Paylaş
- Barış gününde savaş: Bayramın üçüncü günü Kadıköy’ü yakıp yıktı bir grup kendini bilmez. “Barış için” otobüs durakları parçalandı, dükkanların camları kırıldı, ortalık ateşe verildi... “Dünya Barış Günü”nün anlam ve önemi itibariyle tam “yorumsuz” diyeceğimiz türden bir “eylem”e imza atıldı. İnsanlar evine gidemedi, arbede arasında kalanların canı yandı. Kalabalık, ortalığı dağıtıp yok oldu; geride bıraktıkları semt, koca bir savaş alanından farksızdı. Akşam saatlerinde Kadıköy’den geçenlerin, gördükleri karşısında içleri sızladı... “Bu kafayla neyi çözeriz” demekten kendilerini alamadılar...
- Denge bilekliği: Her dönem böyle bir “kitle kandırmacası” çıkar ortaya. Milyonlar da afiyetle yer yalanı-dolanı. Bir ara stres bilezikleri vardı, hatırlarsınız, böyle bilezik olacak şekilde eğilmiş bir çubuk düşünün, uçlarına da birer top iliştirilmiş... Vaktiyle peynir ekmek gibi satmıştı. Şimdi de hologramlı denge bileziklerine para akıtmakla meşgulüz. Valla, ne akıllı iş ya! Ben de bir “denge yüzüğü” tasarlayıp paraya para dememeyi düşünüyorum tez vakit. Şu hayatta çakal olmak lazımmış, ben bunu gördüm arkadaş. Hayır yani bir meselenin bilimsel olarak faydasızlığı kanıtlanmışken bu kadar satılıyorsa, “Herkes alsın, müthiş bir icat” desek ne olacaktı, çok merak ediyorum.

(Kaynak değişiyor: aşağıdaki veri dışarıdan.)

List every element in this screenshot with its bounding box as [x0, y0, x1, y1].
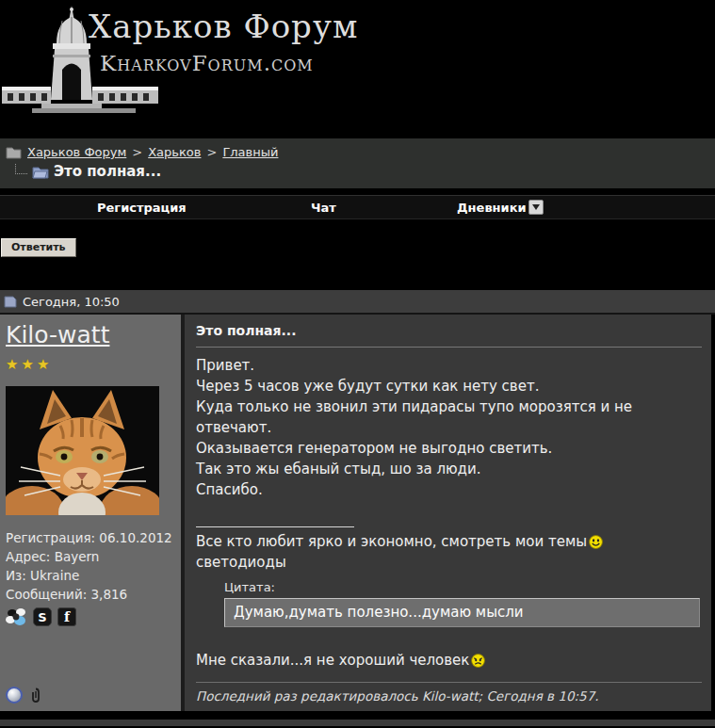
diaries-dropdown-icon[interactable]: [528, 200, 544, 215]
signature-quote: Цитата: Думаю,думать полезно...думаю мыс…: [224, 580, 702, 627]
user-panel: Kilo-watt ★★★: [0, 315, 185, 711]
open-folder-icon: [32, 165, 49, 179]
post-line: Так это жы ебаный стыд, шо за люди.: [196, 459, 702, 479]
breadcrumb: Харьков Форум > Харьков > Главный: [6, 145, 715, 159]
nav-item-chat[interactable]: Чат: [311, 201, 336, 215]
attachment-paperclip-icon[interactable]: [31, 688, 41, 703]
footer-bar: [0, 720, 715, 726]
post-status-row: [6, 687, 175, 704]
wink-smiley-icon: [589, 535, 603, 549]
nav-item-registration[interactable]: Регистрация: [97, 201, 187, 215]
signature-line-3: Мне сказали...я не хороший человек: [196, 650, 702, 671]
toolbar-row: Ответить: [0, 236, 715, 255]
breadcrumb-link-forum[interactable]: Харьков Форум: [27, 145, 126, 159]
tree-elbow-line: [15, 164, 27, 174]
facebook-icon[interactable]: f: [57, 607, 76, 626]
breadcrumb-separator: >: [206, 145, 217, 159]
star-icon: ★: [37, 356, 52, 373]
star-icon: ★: [6, 356, 21, 373]
user-info-block: Регистрация: 06.10.2012 Адрес: Bayern Из…: [6, 528, 175, 604]
user-from: Из: Ukraine: [6, 566, 175, 585]
divider-strip: [0, 188, 715, 195]
post-title: Это полная...: [196, 323, 702, 338]
post-line: Оказывается генератором не выгодно свети…: [196, 438, 702, 459]
signature-text: Мне сказали...я не хороший человек: [196, 650, 469, 671]
breadcrumb-band: Харьков Форум > Харьков > Главный Это по…: [0, 138, 715, 188]
post-timestamp: Сегодня, 10:50: [23, 295, 120, 309]
folder-icon: [6, 146, 22, 159]
icq-icon[interactable]: [6, 607, 27, 626]
user-online-status-icon: [6, 687, 23, 704]
post-line: Через 5 часов уже будут сутки как нету с…: [196, 376, 702, 396]
title-divider: [196, 347, 702, 348]
post-content-panel: Это полная... Привет. Через 5 часов уже …: [185, 315, 711, 711]
breadcrumb-separator: >: [132, 145, 142, 159]
last-edited-note: Последний раз редактировалось Kilo-watt;…: [196, 688, 702, 704]
signature-divider: [196, 526, 354, 527]
signature-line-1: Все кто любит ярко и экономно, смотреть …: [196, 531, 702, 552]
user-contact-icons: S f: [6, 607, 175, 626]
post-page-icon: [4, 296, 17, 308]
nav-item-diaries[interactable]: Дневники: [457, 201, 527, 215]
current-thread-title: Это полная...: [54, 163, 161, 180]
user-avatar-cat-image[interactable]: [6, 386, 159, 515]
site-title[interactable]: Харьков Форум: [89, 8, 358, 45]
signature-text: светодиоды: [196, 552, 286, 573]
spacer: [0, 255, 715, 290]
site-subtitle: KharkovForum.com: [100, 51, 314, 75]
skype-icon[interactable]: S: [33, 607, 52, 626]
footer-divider: [0, 711, 715, 720]
user-address: Адрес: Bayern: [6, 547, 175, 566]
site-header: Харьков Форум KharkovForum.com: [0, 0, 715, 138]
post-body-text: Привет. Через 5 часов уже будут сутки ка…: [196, 355, 702, 500]
post-line: Куда только не звонил эти пидарасы тупо …: [196, 396, 702, 438]
signature-text: Все кто любит ярко и экономно, смотреть …: [196, 531, 587, 552]
spacer: [0, 219, 715, 236]
star-icon: ★: [21, 356, 36, 373]
sad-smiley-icon: [471, 654, 485, 668]
user-registered: Регистрация: 06.10.2012: [6, 528, 175, 547]
current-thread-row: Это полная...: [15, 163, 715, 180]
user-posts-count: Сообщений: 3,816: [6, 585, 175, 604]
reply-button[interactable]: Ответить: [1, 238, 76, 257]
signature-line-2: светодиоды: [196, 552, 702, 573]
post-header-bar: Сегодня, 10:50: [0, 290, 715, 315]
breadcrumb-link-glavny[interactable]: Главный: [222, 145, 278, 159]
post-body-columns: Kilo-watt ★★★: [0, 315, 715, 711]
edit-note-divider: [196, 682, 702, 683]
quote-label: Цитата:: [224, 580, 702, 594]
post-line: Привет.: [196, 355, 702, 376]
username-link[interactable]: Kilo-watt: [6, 320, 175, 350]
nav-bar: Регистрация Чат Дневники: [0, 195, 715, 219]
quote-box: Думаю,думать полезно...думаю мысли: [224, 598, 700, 627]
breadcrumb-link-kharkov[interactable]: Харьков: [148, 145, 201, 159]
post-line: Спасибо.: [196, 479, 702, 500]
user-rating-stars: ★★★: [6, 356, 175, 373]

- Trafik cinayetleri: Trafiğin, Türkiye’deki en büyük sorunlardan biri olduğunu, adeta her tatilde “toplu ölüm vakaları” yaşandığını kabul etmek ve bu işi çözmek için önemli adımlar atmak için ne diye durur devlet, ben çözemedim sen çözebiliyor musun sevgili kelle koltukta yaşayan Habitus okuru? Muhterem devlet büyüklerimize seslenelim madem, bir daha. Biliyorum, kulağa hiç gerçekmiş gibi gelmiyor ama... Ölüyoruz yahu, ölüyoruz!
- Beyoğlu’na balkon: Sokakların masalardan “temizlenmesi” ve işi kuralına göre yapan mekanların da mağdur edilmesi, her şeyden de önemlisi sokak kültürünün yok edilmesinden sonra Beyoğlu Belediyesi’nden yeni bir çözüm geldi: 70 santimlik ferforjeli balkon. Koşul da “şık bir şey” olması.
Bakınız bu “şık bir şey” çok tehlikeli bir cümle. Mesela ben en son düğünümün videosunu çeken firmaya “şık bir şey olsun” dediğimde “Titanic” müziği eşliğinde karelerin uçuştuğu, dağ, bayır görüntüleriyle mikslenmiş “potpuri” tadında akıllara ziyan bir işle karşılaştım...
Ya da “şık bir şey” olsun diye pastanenin zevkine güvenerek gönderdiğim arkadaşımın doğum gününe “kaka anıtı” biçiminde bir pasta geldi... İşte, görüyorsunuz, şık bir şey, insandan insana hayli değişim gösteren bir kavram.
Beyoğlu Belediyesi, böyle bir fikirle geliyorsa, “şıklık” değil, “standart” koşulu getirsin. Fikrin kendisi ne yazık ki kötü, sokak kültürü “balkon” ile geri gelmez ama madem ısrarla uygulanacak, “şıklık”, mekanların inisiyatifine bırakılmamalı.
- Ruslar’a işkence: Rus çiftin rafting esnasında başlarına geleni duydunuz. Alkolden zehirleriz, taciz eder döveriz... Bu işin sonu nereye varacak dersiniz? Pek yakında Rusya, vatandaşlarına “Türkiye’ye gitmeyin” çağrısı yaparsa şaşmam.